Tricia Wang, a data ethnographer, says that the company wasn’t analyzing the right data. Wang proceeds to delineate the difference between “big data” and “thick data,” which contains human stories, emotions, and interactions that can’t be quantified as easily. She also outlines the importance of combining these data forms into a complete model.
Is it possible to outthink the competition and not outspend them? Rasmus Ankersen makes his argument through the lens of European football, suggesting that many organizations can benefit.
Ankersen, an author and entrepreneur who lends his analytics expertise to football teams in England and Denmark, further explores how a sports gambler became so successful that he bought two European teams — and ran those teams using the analytic models that made him a successful gambler.
15. Crime and Data
As attorney general of New Jersey, Anne Milgram employed data analytics that helped lower crime in Camden.
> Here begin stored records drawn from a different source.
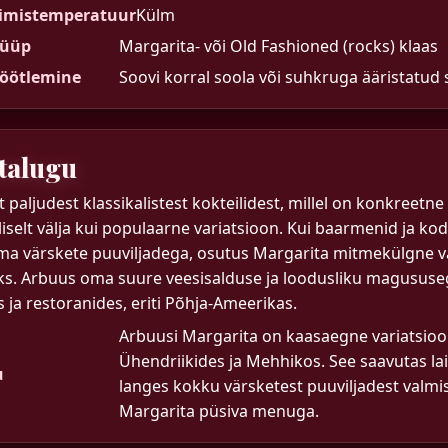
rimistemperatuur
Külm
tüüp
Margarita- või Old Fashioned (rocks) klaas
töötlemine
Soovi korral soola või suhkruga ääristatud 
talugu
t paljudest klassikalistest kokteilidest, millel on konkreetn
iselt välja kui populaarne variatsioon. Kui baarmenid ja ko
ma värskete puuviljadega, osutus Margarita mitmekülgne val
s. Arbuus oma suure veesisalduse ja loodusliku magususega s
 ja restoranides, eriti Põhja-Ameerikas.
Arbuusi Margarita on kaasaegne variatsioon
Ühendriikides ja Mehhikos. See saavutas lai
u
langes kokku värsketest puuviljadest valmist
Margarita püsiva menuga.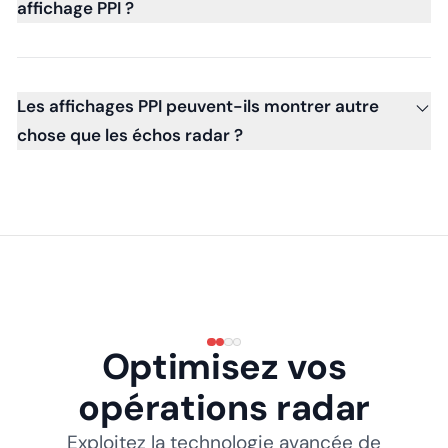
affichage PPI ?
Les affichages PPI peuvent-ils montrer autre
chose que les échos radar ?
Optimisez vos
opérations radar
Exploitez la technologie avancée de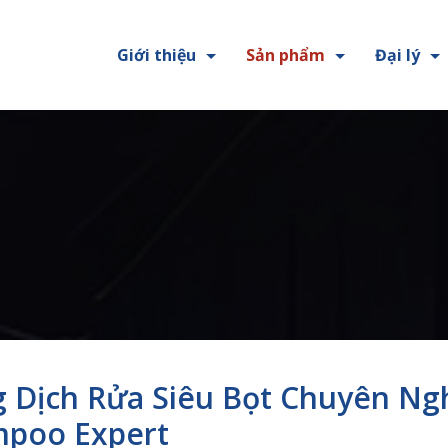
Giới thiệu
Sản phẩm
Đại lý
 Dịch Rửa Siêu Bọt Chuyên Ng
poo Expert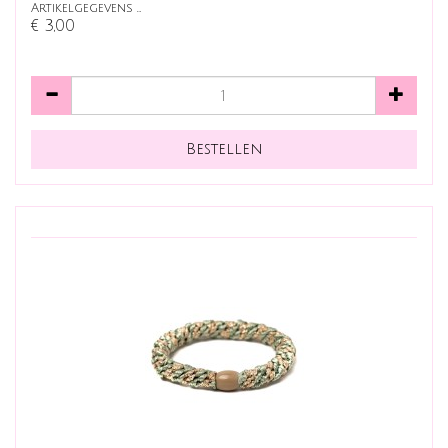
Artikelgegevens …
€ 3,00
Later, she worked at a foundation that built a data analytics tool that enables judges to assess the risk of jailing or freeing people who have been arrested.
Milgram says that data is among the most important forces in public safety. She also references how a Major League Baseball team used data analytics to transform itself, which was detailed in the book Moneyball.
“I wanted to introduce data and analytics and rigorous statistical analysis into our work,” says Milgram. “In short, I wanted to Moneyball criminal justice. It worked for the Oakland A’s, and it worked for the state of New Jersey.”